Tag Archives: Publishing
When I set out to write my first novel, I admit I was a bit apprehensive. Being used to pinning only short stories, you understand my hesitancy. Once I began and discovered the difference between the two was not as astronomical as I had originally feared, the process smoothed considerably.
After the book was written, it was edited with the help of numerous people more adept in the ways of blah, blah, blah, yackity schmackity grammar type things.
Having a completed manuscript in my hands, I began the search for a publisher (grueling search ensues), located a small press, and they agreed to publish my work.
Fast forward a year, I am holding a finished novel in my hands. It’s got all the great stuff: title, cover art, back matter, teaser, acknowledgements, dedication page, and lots and lots of words that I personally wrote.
I stare at the novel cover. With 800 new titles released each day according to one statistical estimate and 4500 according to another source, how do I get my book in front of the many eyeballs that I need to read it? Looking at it through my eyes that’s a lot of books released every day.

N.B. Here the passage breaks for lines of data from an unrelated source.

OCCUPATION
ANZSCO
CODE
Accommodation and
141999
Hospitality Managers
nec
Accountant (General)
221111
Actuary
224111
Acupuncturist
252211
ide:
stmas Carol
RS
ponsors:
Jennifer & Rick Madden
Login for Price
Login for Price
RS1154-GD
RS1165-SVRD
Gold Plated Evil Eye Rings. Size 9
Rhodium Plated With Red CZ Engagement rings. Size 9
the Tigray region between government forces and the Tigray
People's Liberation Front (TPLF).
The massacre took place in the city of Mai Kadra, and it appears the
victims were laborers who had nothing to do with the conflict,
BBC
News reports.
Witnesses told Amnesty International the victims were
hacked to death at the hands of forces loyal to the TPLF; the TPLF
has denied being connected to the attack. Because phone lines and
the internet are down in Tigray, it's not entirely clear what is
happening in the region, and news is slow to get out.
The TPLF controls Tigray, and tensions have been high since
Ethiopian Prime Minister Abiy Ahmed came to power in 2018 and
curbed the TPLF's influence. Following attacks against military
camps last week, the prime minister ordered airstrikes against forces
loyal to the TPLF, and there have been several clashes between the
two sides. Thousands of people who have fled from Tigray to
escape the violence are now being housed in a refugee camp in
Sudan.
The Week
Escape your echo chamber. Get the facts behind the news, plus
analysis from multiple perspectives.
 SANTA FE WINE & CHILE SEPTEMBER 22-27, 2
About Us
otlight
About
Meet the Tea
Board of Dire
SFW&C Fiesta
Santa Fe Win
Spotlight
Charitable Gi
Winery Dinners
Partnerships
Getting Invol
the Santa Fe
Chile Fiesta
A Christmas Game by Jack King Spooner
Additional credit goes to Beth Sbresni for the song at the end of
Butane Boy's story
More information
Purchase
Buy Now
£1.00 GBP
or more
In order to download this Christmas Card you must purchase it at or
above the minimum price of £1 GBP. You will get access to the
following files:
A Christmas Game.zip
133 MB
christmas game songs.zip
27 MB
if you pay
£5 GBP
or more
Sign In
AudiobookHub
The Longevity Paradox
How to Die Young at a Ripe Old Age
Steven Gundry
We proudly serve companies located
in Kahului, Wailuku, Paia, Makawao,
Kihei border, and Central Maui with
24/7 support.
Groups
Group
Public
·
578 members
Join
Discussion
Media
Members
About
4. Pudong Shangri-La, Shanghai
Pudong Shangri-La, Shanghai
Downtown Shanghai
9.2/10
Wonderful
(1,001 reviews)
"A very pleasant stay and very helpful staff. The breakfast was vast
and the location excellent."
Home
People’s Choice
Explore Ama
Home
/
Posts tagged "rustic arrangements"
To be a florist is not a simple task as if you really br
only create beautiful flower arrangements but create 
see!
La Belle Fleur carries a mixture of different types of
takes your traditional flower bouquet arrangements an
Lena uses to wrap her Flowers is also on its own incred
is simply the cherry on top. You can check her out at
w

The answer . . . MARKET! MARKET! MARKET! When you think you’ve done enough, that’s when you know you’re just getting started!
Once I completed and published my first novel, Rising Tide, I decided the ending left a question the reader could use their imagination to determine. This would leave an air of mystique surrounding the book’s conclusion and therefore, not be a good candidate for a sequel.
After being asked if there would be a follow-up to Rising Tide, I was hit with “A light bulb moment.” It took four months to complete the rough draft of book two titled, Eden’s Wake. Without a break, I began the first re-write. It went fairly well, but I knew I needed some time away from the book. I obeyed my “time away” inclination and turned to work on other projects. Needless to say, this new path didn’t last long and I found myself working on Eden’s Wake’s third re-write. After completing this stage of what was becoming the abyss known as Eden’s Wake, I began to pen the third book in the series, Deadly Reign. The new manuscript went surprisingly well and I found myself pleased with the first draft.
From time to time I would delve into my dark side for a good dose of self-abuse and pull out Eden’s Wake for yet another re-write. During this time of back and forth I completed Deadly Reign, including re-writes. I was satisfied the third manuscript in the series was ready for submission; however, (and this is important) when you are writing a series, the books are normally numbered 1,2,3 and so on; therefore, you can see my conundrum.
After another re-write or two with my parasitic twin, Eden’s Wake, I began a stand-alone science fiction manuscript titled, Terminal Core. As I wrote this new offering, I continued to work on Eden’s Wake. I finally made a decision that surprised even me. Being too hardheaded to trash the troublesome manuscript and having invested years, I made major changes. My new mantra was, gut, re-write, gut, re-write. This worked and seven years after Eden’s Wake’s conception, it was published, April 27, 2015 and I was finally satisfied.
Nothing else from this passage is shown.